Over the last year, Harmony Labs has been developing an audience-narrative architecture to help the Robert Wood Johnson Foundation (RWJF) and its partners find “narrative strategies” and actual storytelling that would activate people in the U.S., especially healthcare professionals, to dismantle structural racism in America’s healthcare and public health systems. The foundation of this work was research on audiences and the health equity narrative landscapes they inhabit. This initial research helped surface the most promising opportunities for content testing and validation, from which our project partner Story Strategy Group convened groups of professional storytellers, anti-racism experts, community leaders, and content strategists to develop new stories that might transport audiences toward a target narrative of health equity. This piece is one in a three-part series from some of the subject matter experts and storytellers who worked on this project. You can explore the full findings here.

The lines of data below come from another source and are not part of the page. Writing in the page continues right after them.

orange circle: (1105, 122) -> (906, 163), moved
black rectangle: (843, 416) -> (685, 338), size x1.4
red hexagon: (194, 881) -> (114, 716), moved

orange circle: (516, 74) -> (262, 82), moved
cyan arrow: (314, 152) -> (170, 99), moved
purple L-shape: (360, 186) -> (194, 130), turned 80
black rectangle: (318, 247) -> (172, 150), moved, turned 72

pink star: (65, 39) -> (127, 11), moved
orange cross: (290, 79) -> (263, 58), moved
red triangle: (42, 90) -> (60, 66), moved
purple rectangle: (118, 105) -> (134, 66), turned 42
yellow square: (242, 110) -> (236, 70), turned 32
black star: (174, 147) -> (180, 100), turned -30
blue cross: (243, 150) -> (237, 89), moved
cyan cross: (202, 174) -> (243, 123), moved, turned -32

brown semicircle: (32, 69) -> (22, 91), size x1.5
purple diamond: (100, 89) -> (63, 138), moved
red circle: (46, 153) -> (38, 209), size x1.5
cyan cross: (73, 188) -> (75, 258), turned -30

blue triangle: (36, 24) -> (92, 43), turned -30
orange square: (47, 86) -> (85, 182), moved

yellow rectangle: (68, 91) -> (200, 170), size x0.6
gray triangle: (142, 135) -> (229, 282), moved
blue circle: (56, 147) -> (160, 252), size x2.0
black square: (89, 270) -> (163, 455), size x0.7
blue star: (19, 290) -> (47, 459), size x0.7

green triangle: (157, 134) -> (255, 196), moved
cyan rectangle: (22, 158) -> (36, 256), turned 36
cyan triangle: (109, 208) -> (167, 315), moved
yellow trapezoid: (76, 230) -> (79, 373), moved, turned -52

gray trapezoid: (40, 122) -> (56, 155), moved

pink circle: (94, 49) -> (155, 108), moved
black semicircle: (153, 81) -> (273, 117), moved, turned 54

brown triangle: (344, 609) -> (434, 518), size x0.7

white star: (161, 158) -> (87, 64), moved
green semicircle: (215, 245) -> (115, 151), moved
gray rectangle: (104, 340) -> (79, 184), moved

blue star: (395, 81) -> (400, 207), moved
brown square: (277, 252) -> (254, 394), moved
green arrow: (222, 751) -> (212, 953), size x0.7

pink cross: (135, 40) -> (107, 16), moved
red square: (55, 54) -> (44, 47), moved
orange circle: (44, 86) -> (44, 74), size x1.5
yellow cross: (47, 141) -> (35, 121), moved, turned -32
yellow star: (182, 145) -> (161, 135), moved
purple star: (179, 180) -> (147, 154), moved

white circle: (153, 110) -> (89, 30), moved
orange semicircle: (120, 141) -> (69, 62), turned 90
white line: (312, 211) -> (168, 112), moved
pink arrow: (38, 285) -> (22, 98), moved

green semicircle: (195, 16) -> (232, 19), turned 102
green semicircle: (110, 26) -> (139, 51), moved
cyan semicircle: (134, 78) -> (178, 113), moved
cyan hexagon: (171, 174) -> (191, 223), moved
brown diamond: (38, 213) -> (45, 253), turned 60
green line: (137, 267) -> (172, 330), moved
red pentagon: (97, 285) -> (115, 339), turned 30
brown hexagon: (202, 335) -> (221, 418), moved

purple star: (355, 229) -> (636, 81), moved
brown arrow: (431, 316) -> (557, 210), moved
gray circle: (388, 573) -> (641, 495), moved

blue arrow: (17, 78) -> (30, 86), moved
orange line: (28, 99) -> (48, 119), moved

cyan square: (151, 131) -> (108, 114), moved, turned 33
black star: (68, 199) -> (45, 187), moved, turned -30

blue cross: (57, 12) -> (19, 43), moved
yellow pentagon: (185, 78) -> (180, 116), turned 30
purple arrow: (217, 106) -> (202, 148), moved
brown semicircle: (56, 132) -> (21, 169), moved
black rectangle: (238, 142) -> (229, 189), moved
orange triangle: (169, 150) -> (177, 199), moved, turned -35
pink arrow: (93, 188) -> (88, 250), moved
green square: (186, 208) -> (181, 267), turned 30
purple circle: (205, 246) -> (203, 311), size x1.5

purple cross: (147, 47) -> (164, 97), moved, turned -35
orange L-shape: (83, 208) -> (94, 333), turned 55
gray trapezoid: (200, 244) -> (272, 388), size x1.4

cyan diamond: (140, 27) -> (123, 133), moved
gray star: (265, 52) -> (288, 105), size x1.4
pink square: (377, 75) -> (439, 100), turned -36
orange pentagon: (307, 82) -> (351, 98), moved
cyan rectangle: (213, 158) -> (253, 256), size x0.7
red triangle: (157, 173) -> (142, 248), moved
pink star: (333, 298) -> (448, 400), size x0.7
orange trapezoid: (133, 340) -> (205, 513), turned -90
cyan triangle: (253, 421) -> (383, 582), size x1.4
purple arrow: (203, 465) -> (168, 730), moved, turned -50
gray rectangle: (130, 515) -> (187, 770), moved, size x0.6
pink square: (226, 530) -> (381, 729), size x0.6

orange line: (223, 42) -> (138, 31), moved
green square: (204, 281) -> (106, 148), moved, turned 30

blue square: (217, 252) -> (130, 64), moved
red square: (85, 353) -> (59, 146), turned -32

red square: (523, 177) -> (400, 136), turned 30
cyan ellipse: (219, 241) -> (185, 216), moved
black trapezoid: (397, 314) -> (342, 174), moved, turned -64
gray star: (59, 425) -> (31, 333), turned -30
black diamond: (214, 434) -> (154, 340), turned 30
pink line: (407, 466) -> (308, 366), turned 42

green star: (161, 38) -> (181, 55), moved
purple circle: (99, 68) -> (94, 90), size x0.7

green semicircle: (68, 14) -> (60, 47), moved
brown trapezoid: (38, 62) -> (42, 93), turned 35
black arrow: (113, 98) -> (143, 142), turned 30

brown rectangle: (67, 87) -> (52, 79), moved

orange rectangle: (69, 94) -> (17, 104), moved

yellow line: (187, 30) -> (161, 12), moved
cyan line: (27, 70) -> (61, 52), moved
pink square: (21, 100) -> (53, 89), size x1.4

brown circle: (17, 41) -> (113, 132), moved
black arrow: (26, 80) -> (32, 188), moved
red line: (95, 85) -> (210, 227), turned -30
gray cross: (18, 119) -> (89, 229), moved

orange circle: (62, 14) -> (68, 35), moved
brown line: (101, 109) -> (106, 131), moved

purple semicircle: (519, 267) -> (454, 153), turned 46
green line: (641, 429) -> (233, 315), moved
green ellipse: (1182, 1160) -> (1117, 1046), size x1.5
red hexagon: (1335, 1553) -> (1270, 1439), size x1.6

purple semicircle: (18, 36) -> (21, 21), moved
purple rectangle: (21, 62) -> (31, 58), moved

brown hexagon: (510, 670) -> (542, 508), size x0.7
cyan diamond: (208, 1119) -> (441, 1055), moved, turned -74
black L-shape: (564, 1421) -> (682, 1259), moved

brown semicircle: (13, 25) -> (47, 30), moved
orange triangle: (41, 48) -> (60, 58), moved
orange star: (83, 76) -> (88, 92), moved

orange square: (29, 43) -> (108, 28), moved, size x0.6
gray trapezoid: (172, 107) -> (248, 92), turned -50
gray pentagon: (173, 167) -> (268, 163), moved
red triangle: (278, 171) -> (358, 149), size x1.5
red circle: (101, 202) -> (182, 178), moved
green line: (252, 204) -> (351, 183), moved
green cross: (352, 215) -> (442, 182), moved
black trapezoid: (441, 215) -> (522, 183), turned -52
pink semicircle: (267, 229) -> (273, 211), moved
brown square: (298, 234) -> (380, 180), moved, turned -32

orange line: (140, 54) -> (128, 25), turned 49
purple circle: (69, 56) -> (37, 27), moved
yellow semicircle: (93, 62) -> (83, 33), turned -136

I am a story consultant who works with social justice organizations and public defenders to use storytelling to get audiences to empathize and act. I’ve consulted on hundreds of criminal and civil cases and have an 80% success rate, including several acquittals in jury trials where our client was facing life in prison or the death penalty. I attribute this success to providing attorneys with actual storytelling techniques that trigger empathy.

My social justice storytelling work involves interviewing people and identifying the stories they’re living: their story purpose, allies, obstacles, and goals. The information I glean is then used by social justice organizations to shape stories that align with their audience’s stories. By doing so, we can find common themes that unite disparate groups and encourage them to work together. I believe that of the hundreds of people I’ve spoken with, almost every person could empathize with an issue if it related to their story goal.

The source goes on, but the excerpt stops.